Так и шел день, пока не наступила ночь. Бессмертная ведущая оттарабанила новости, бабушка заглушила голубой экран, повертелась с боку на бок, зашлась храпом. Лежа в постели, я смотрела в темноту и не заметила, как глаза закрылись, нет разницы: что так, что так черно. И только знакомый скрип двери разбудил меня, тот же волок шагов, тот же стук клюки.
Лежать и слушать было невмоготу, и я медленно встала и покралась вслед. Платочек белый, халат голубой. Не оборачивается, идет целеустремленно, технично, рвется из дома, как может, маленькая горбатая призрачная прабабка. На порожках чуть мешкает, скользковаты. Она здесь упала за год до кончины, сломала бедро, как бывает у стариков. Теперь умелая, переносит вес с ноги на ногу, да какой вес, господи, она ж насквозь прозрачная. Чуть дзыкает уличный рукомойник, шелестит ветер в яблонях, гуляет сквозь прабабку, запинается об меня. Мощный порыв разворачивает ее, лицо как в складках ткани, будто простынь, которой в гробу накрыли, приросла, и теперь все одно.
– Иде, иде, а никак не уйде. Поможи.
Пробуждение похоже на прорыв сквозь толщу воды; воздуха в легких уже нет, и всплывать со дна нужно стремительно, чтобы навсегда там не остаться. Вокруг все та же темнота, я лежу неподвижно и наблюдаю, как она выцветает. Когда вокруг все становится серым, подает голос петух. Вторая ночь – вторая суета позади.
После завтрака я ухожу в прабабкину спальню. Комната выглядит безалаберным музеем с перепутанными эпохами. От прабабки остались фотографии на стене, погибший в войну муж, молодые дед с бабушкой, какая-то неизвестная родня. Самой прабабки на фото нигде нет. От брата – наклейки от жвачек, густо облепившие бочок комода, терминаторы, микки-маусы, голые девицы, давно расстроенная, грустная гитара, кассетный магнитофон. А ведь было б уже за сорок, кто знает, каким хламом успел обрасти бы. Столько лет прошло, что тут найдешь, как поможешь.

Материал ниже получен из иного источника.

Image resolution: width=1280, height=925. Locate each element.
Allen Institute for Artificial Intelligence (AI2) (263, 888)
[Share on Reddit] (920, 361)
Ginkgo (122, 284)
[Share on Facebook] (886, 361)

Сажусь на кровать, чуть качаюсь на пружинах. К изголовью, сколько я себя помню, привязана тряпочка. Пожелтела давно, а все висит – зачем? Узел затянут крепко, я с силой тяну, тяну еще, поддается. Ткань сложена в несколько раз. Да это же белый платок – точно, прабабкин. Помнит тряпочка голову, ставшую черепом уж три десятилетия как. Не знаю, поможет ли, но забираю платок в коробку.

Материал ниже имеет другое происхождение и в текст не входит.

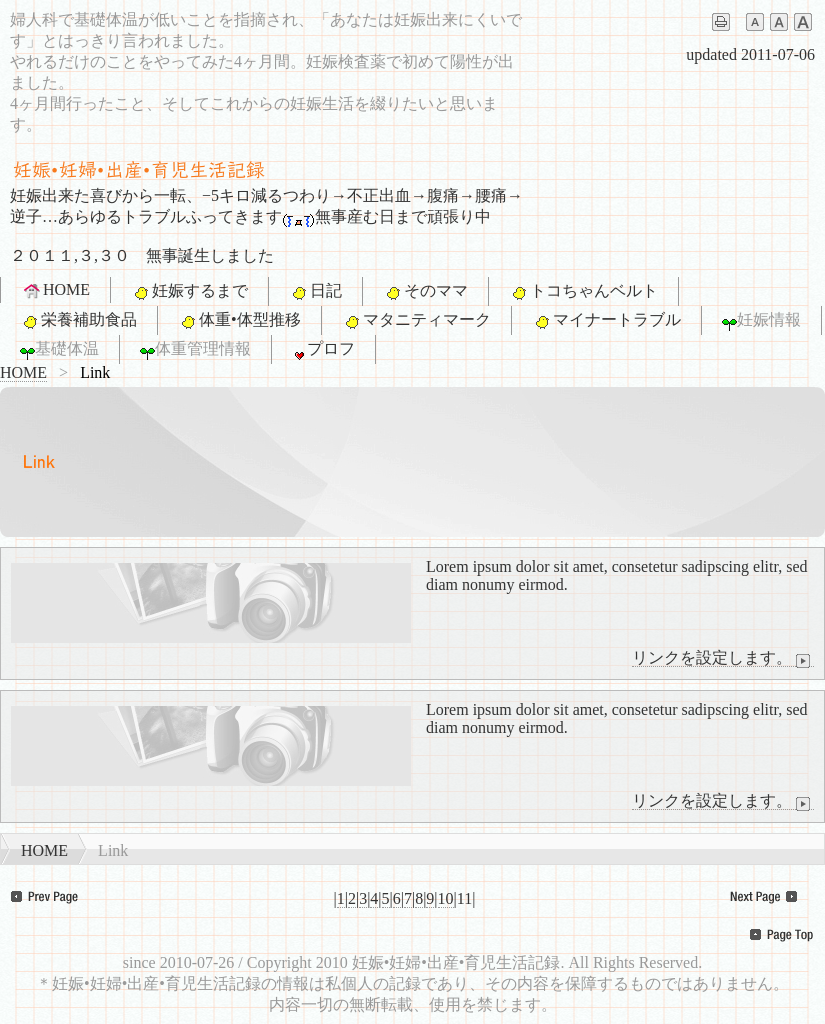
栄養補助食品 (78, 321)
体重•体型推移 (239, 321)
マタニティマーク (416, 321)
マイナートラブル (606, 321)
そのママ (425, 292)
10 (446, 898)
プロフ (323, 350)
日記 (315, 292)
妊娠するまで (189, 292)
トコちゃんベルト (583, 292)
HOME (55, 290)
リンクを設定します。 (723, 658)
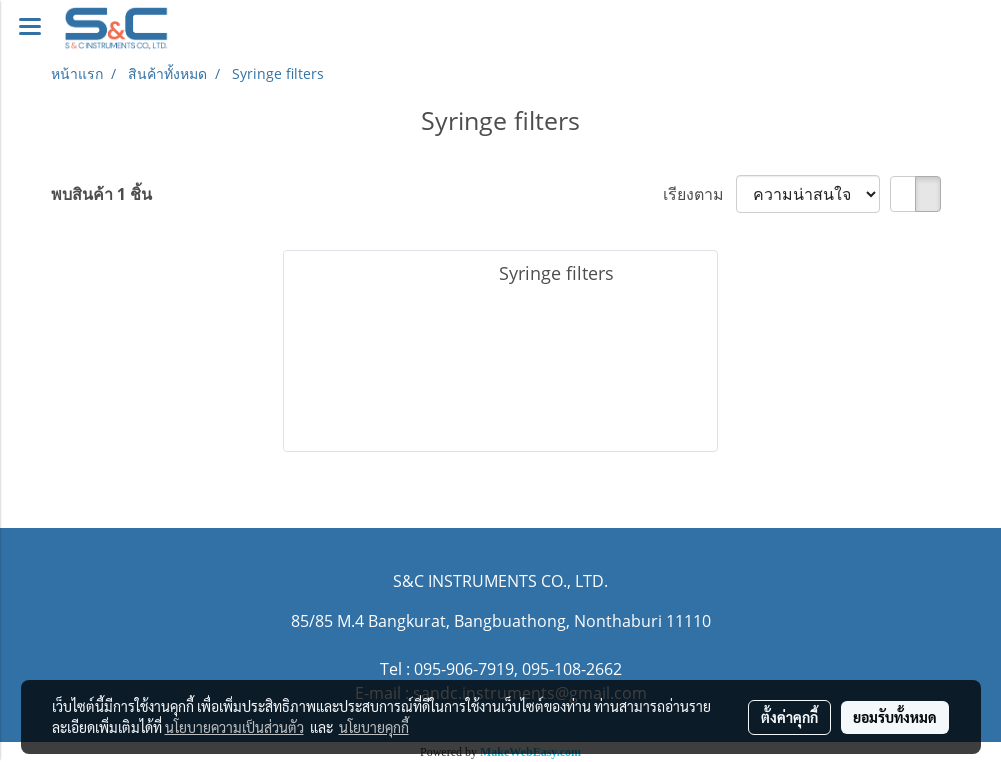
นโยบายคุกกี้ (374, 727)
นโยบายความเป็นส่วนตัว (234, 727)
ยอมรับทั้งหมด (895, 717)
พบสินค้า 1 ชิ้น (101, 194)
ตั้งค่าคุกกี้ (789, 717)
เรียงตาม (699, 194)
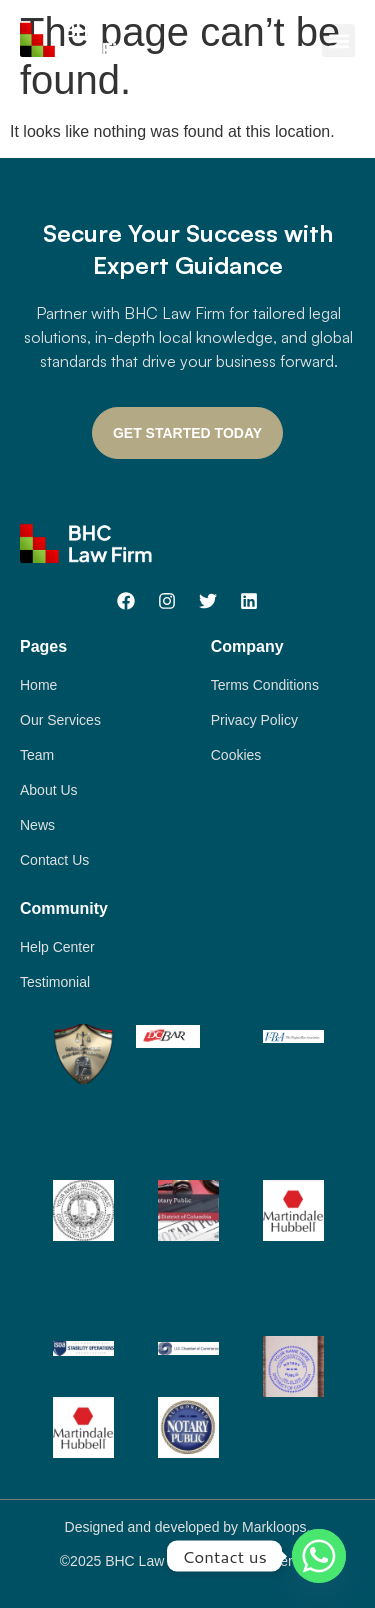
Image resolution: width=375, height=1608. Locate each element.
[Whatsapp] (319, 1556)
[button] (338, 40)
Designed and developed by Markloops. (188, 1527)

Коробку ночью нужно сжечь. Я выхожу искать место в огород. Земля здесь дешевая, ее как пол пути до горизонта. Черт знает, прям здесь костер устроить? А вдруг трава полыхнет? Так и деревню недолго спалить. Хоть бы пятачок расчистить. Пробую драть траву руками – ну его, все руки посекла! Приволокла тяпку из сарая, прошлась раз, другой, ничего не получается, не пойму, как надо. Отнесла тяпку, вернулась с лопатой. Копать тяжело, не как во сне, но хоть результат виден. Вспотела вся, повеселела – работа.

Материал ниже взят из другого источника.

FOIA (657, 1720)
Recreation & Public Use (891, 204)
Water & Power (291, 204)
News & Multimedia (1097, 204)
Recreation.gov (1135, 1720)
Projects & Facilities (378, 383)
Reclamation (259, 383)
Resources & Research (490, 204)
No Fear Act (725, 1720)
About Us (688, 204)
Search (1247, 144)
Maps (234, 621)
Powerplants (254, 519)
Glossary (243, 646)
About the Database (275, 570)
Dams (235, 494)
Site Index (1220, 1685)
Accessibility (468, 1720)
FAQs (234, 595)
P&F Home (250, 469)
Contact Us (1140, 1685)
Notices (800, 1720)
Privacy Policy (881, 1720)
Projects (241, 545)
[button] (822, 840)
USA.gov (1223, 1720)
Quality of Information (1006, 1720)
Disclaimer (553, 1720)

Бабушка объявилась под самые сумерки, засиделась у соседки, светский раут на завалинке. Подустала от болтовни, быстро улеглась. Я пыталась что-то читать, строчки горели перед глазами, все мимо головы. Все поглядывала на коробку, пару раз показалось, что она чуть сунулась по полу – землетрясение, может? Да тут случается. Земля, что бабушка, перед сном ворочалась, смяла одеяло плит, оно и пошло горами. Как дрыгнет ногой, тут и трясет до сих пор. А ведь был и океан на месте деревни. Спустись к речушке, а камни как на морском берегу, цветные, всякие. Океан умер, оставил после себя призрака. То-то тут синеватое все, тень большой воды.
По дому катится храп – значит, пора.
Ночь сырая, но ясная, против дня – холодина. Звезды плотны и вещественны, хоть в карманы нагребай. Млечный Путь серебристой лужицей разлит, неряха Господь потянулся неловко во время застолья, опрокинул стакан, вытирать не стал, продолжил праздновать. Может, и сам уже под столом лежит, хмурится от смутного сна.
Огород как поле, и темень, и хорошо, я в своей стихии. Про прабабку все ходило по деревне, что она ведьма. В семье травили байку, давнюю беседу с соседом:
– Палашка, как ни веду корову из стада, она прям против забора твоего срется. Колдуешь, поди?
– Та ты дурной совсем, Ванька. Так бы я колдовала, если б умела?
Если б умела, не застряла бы здесь на тридцать лет, чем получше бы занялась. Пора выгонять, я-то все сделаю как надо. Чиркнула спичками, подпалила коробку с угла, с противоположного тоже для верности подпалила. Дымит, а разгорается слабенько, собрала ветер в легкие и дунула, пусть поспешит. Откусило пламя картон и начало коробку жевать. Мне аж смешно стало. Здорово же камень с сердца горит, может, не камень вовсе, а уголь, топливо.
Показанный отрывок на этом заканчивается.